**Aim of the exercise:** Copy every record verbatim but exclude the pictures.

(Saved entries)
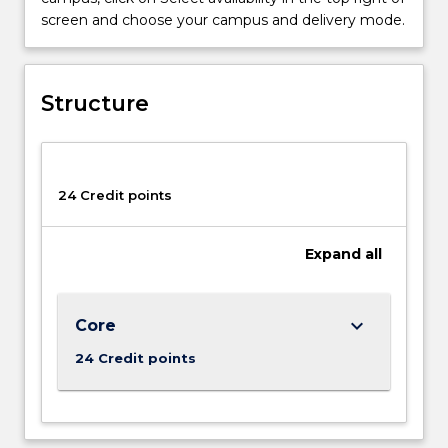
across
screen and choose your campus and delivery mode.
the
creative
industries.
The
Structure
subjects
that
you
will
24 Credit points
study
in
the
Expand
all
minor
explore
diverse
keyboard_arrow_down
Core
and
rapidly
24 Credit points
changing
forms
of
media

**Answer to this task:**
across
screen and choose your campus and delivery mode.
the
creative
industries.
The
Structure
subjects
that
you
will
24 Credit points
study
in
the
Expand
all
minor
explore
diverse
keyboard_arrow_down
Core
and
rapidly
24 Credit points
changing
forms
of
media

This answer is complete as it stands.